An answer that reproduces all the entries exactly is what is needed.

Collected data:
-.-.-

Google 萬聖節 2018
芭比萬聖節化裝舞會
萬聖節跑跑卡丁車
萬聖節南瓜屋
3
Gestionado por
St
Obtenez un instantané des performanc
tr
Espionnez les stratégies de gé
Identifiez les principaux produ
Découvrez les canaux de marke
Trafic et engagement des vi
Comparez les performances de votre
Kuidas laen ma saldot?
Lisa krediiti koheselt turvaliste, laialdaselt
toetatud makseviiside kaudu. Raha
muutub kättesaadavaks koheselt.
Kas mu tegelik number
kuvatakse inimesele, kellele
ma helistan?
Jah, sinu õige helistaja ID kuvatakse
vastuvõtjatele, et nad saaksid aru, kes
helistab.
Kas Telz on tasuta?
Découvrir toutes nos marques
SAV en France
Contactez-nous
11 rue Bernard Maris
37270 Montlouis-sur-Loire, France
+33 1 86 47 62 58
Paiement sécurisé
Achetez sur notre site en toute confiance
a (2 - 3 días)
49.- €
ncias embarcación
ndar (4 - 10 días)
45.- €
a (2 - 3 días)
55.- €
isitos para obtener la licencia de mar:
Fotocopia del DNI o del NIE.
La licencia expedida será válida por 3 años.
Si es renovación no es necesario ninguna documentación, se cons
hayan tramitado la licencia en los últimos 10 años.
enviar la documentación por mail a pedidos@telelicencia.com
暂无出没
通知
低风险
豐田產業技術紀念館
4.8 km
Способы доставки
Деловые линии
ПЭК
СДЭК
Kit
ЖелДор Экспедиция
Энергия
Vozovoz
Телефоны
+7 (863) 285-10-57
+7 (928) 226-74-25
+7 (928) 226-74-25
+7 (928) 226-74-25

-.-.-

_Solution to this exercise_
Google 萬聖節 2018
芭比萬聖節化裝舞會
萬聖節跑跑卡丁車
萬聖節南瓜屋
3
Gestionado por
St
Obtenez un instantané des performanc
tr
Espionnez les stratégies de gé
Identifiez les principaux produ
Découvrez les canaux de marke
Trafic et engagement des vi
Comparez les performances de votre
Kuidas laen ma saldot?
Lisa krediiti koheselt turvaliste, laialdaselt
toetatud makseviiside kaudu. Raha
muutub kättesaadavaks koheselt.
Kas mu tegelik number
kuvatakse inimesele, kellele
ma helistan?
Jah, sinu õige helistaja ID kuvatakse
vastuvõtjatele, et nad saaksid aru, kes
helistab.
Kas Telz on tasuta?
Découvrir toutes nos marques
SAV en France
Contactez-nous
11 rue Bernard Maris
37270 Montlouis-sur-Loire, France
+33 1 86 47 62 58
Paiement sécurisé
Achetez sur notre site en toute confiance
a (2 - 3 días)
49.- €
ncias embarcación
ndar (4 - 10 días)
45.- €
a (2 - 3 días)
55.- €
isitos para obtener la licencia de mar:
Fotocopia del DNI o del NIE.
La licencia expedida será válida por 3 años.
Si es renovación no es necesario ninguna documentación, se cons
hayan tramitado la licencia en los últimos 10 años.
enviar la documentación por mail a pedidos@telelicencia.com
暂无出没
通知
低风险
豐田產業技術紀念館
4.8 km
Способы доставки
Деловые линии
ПЭК
СДЭК
Kit
ЖелДор Экспедиция
Энергия
Vozovoz
Телефоны
+7 (863) 285-10-57
+7 (928) 226-74-25
+7 (928) 226-74-25
+7 (928) 226-74-25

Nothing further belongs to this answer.